◆ Task goal
Write all entries out exactly, images excluded.

-=-=-=-=-

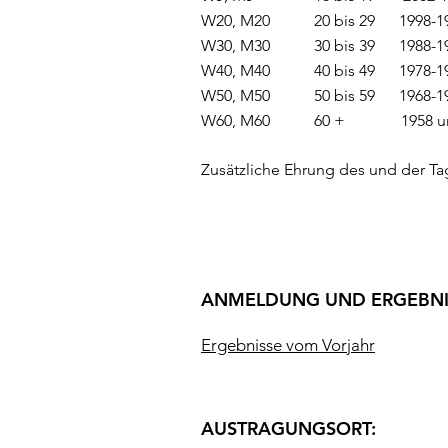
W20, M20 20 bis 29 1998-1
W30, M30 30 bis 39 1988-1
W40, M40 40 bis 49 1978-1
W50, M50 50 bis 59 1968-1
W60, M60 60 + 1958 und 
Zusätzliche Ehrung des und der Ta
ANMELDUNG UND ERGEBNI
Ergebnisse vom Vorjahr
AUSTRAGUNGSORT:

-=-=-=-=-

◆ Solution for this task
W20, M20 20 bis 29 1998-1
W30, M30 30 bis 39 1988-1
W40, M40 40 bis 49 1978-1
W50, M50 50 bis 59 1968-1
W60, M60 60 + 1958 und 
Zusätzliche Ehrung des und der Ta
ANMELDUNG UND ERGEBNI
Ergebnisse vom Vorjahr
AUSTRAGUNGSORT:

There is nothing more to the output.